Ripartire con un nuovo tour non vuole essere l’ennesimo viaggio nei ricordi o la classica operazione nostalgia di un’artista a cui resta soltanto il revival come unica possibilità di sopravvivenza, ma un autentico tributo che la cantante dedica a se stessa e a tutti i suoi fan che non hanno mai smesso d’amarla. A dispetto di quanto cantava nel 1983, non ha ancora chiuso con il rock’n’roll, anzi è tutt’oggi l’antesignana nostrana di un genere di cui detiene lo scettro con disinvoltura. Quando si parla di Bertè, nel bene o nel male, non si parla mai solo di musica, ma al contempo di costume, società, famiglia, spettacolo, sofferenza e temperamento.  

L’analisi del suo personaggio inevitabilmente apre un dibattito sulla storia della canzone italiana, che si fa amaro su certi passaggi e che trova pace solo nella constatazione dell’unicità che la contraddistingue. Lo snobismo dei critici nei confronti del rock italiano non può non riconoscerle di diritto l’autorità in cattedra di autentica caposcuola del genere a discapito di tutte le neoreginette wannabe rocker a cui restano soltanto riverenza ed emulazione. Ribelle, controversa, scomoda ed eccessiva Bertè incarna la purezza del messaggio di cui il rock vuole essere portavoce, non come mera accozzaglia di suoni, ma come modo di sentire e pensare improntato alla libertà a alla curiosità immune da paradigmi nei confronti della vita.   

Chi legge la sua biografia, che potrebbe essere idealmente un’opera a quatto mani di Rimbaud e Verlaine, non può sbagliare, non c’è fatalismo che tenga a beneficio dell’etichetta della predestinata ad essere outsider, c’è solo il coraggio di una donna che ha scelto consapevolmente di opporsi alle convenzioni della società, tanto nella vita quanto nella musica, finendo paradossalmente per influenzarne stili e costumi.   

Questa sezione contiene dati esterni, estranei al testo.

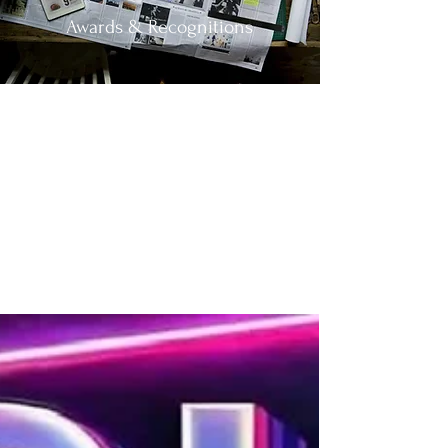
Awards & Recognitions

«Ma quale musica leggera, questa è una musica che pesa. C’è chi la sente e s’innamora, c’è chi la vive e si avvelena» canta in uno dei suoi ultimi brani rinnovata nel corpo, ma ancor più nello spirito. Il repertorio è tuttavia vastissimo, spaziare tra i capisaldi del suo registro, da Sei bellissima a Non sono una signora, da Una sera che piove a Il mare d’inverno, da Dedicato a E la luna bussò, significa attraversare col fiato sospeso quarant’anni di storia italiana. Una storia dolorosa quando ricorda la sorella Mimì e gli amici Fabrizio De Andrè e Rino Gaetano. Una storia tinta di rosa quando racconta senza rimpianti storie d’amore appassionate, concluse, ma indimenticate come quelle con i tennisti Adriano Panatta e Bjorn Borg. Una storia ricca di suggestioni e colpi di testa, quando ripensa a scelte artistiche che hanno precorso i tempi, come il finto pancione a Sanremo 1986 o l’abito da sposa disobbediente al Festivalbar 1982. Una storia piena di collaborazioni importanti come quelle con i grandi Francesco De Gregori, Ivano Fossati, Andy Warhol persino.

Impossibile o quanto meno riduttivo ipotizzare una fenomenologia esaustiva del personaggio. Bertè è un mondo a sé stante, Bertè è un paio di occhiali neri, Bertè vive nel presente e questo è l’importante.